Task item
Once you find the line with "Obežné koleso materiál : noryl", transcribe it and all the lines that follow to the end of the data, exactly as written; skip any pictures.

Records provided

/---

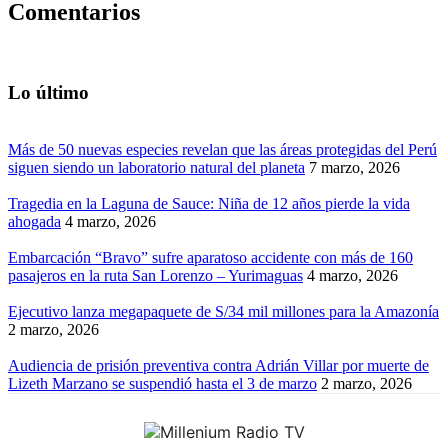
Comentarios
Lo último
Más de 50 nuevas especies revelan que las áreas protegidas del Perú
siguen siendo un laboratorio natural del planeta
7 marzo, 2026
Tragedia en la Laguna de Sauce: Niña de 12 años pierde la vida
ahogada
4 marzo, 2026
Embarcación “Bravo” sufre aparatoso accidente con más de 160
pasajeros en la ruta San Lorenzo – Yurimaguas
4 marzo, 2026
Ejecutivo lanza megapaquete de S/34 mil millones para la Amazonía
2 marzo, 2026
Audiencia de prisión preventiva contra Adrián Villar por muerte de
Lizeth Marzano se suspendió hasta el 3 de marzo
2 marzo, 2026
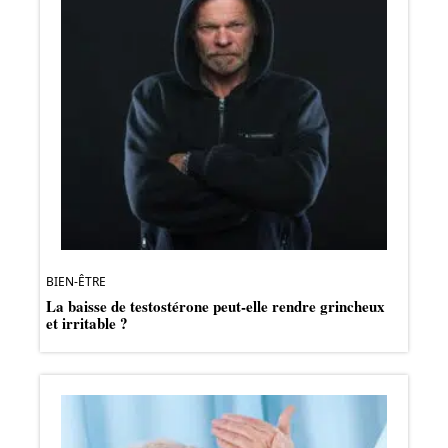
BIEN-ÊTRE
La baisse de testostérone peut-elle rendre grincheux
et irritable ?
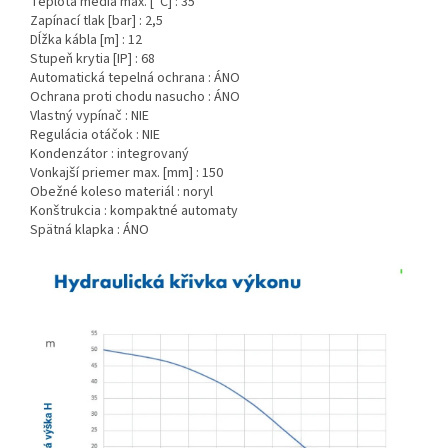
Teplota média max. [°C] : 35
Zapínací tlak [bar] : 2,5
Dĺžka kábla [m] : 12
Stupeň krytia [IP] : 68
Automatická tepelná ochrana : ÁNO
Ochrana proti chodu nasucho : ÁNO
Vlastný vypínač : NIE
Regulácia otáčok : NIE
Kondenzátor : integrovaný
Vonkajší priemer max. [mm] : 150
Obežné koleso materiál : noryl
Konštrukcia : kompaktné automaty
Spätná klapka : ÁNO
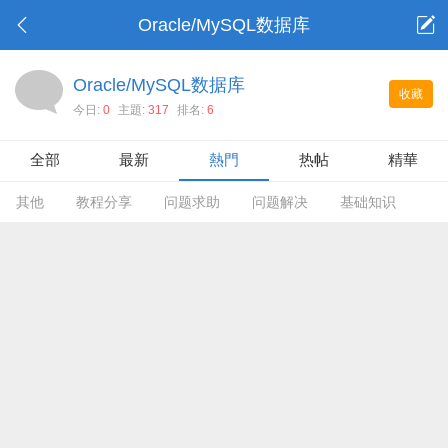
Oracle/MySQL数据库
Oracle/MySQL数据库
收藏
今日:
0
主題:
317
排名:
6
全部
最新
熱門
热帖
精華
其他
教程分享
问题求助
问题解决
基础知识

\---

Output of the task
Obežné koleso materiál : noryl
Konštrukcia : kompaktné automaty
Spätná klapka : ÁNO
Oracle/MySQL数据库
Oracle/MySQL数据库
收藏
今日:
0
主題:
317
排名:
6
全部
最新
熱門
热帖
精華
其他
教程分享
问题求助
问题解决
基础知识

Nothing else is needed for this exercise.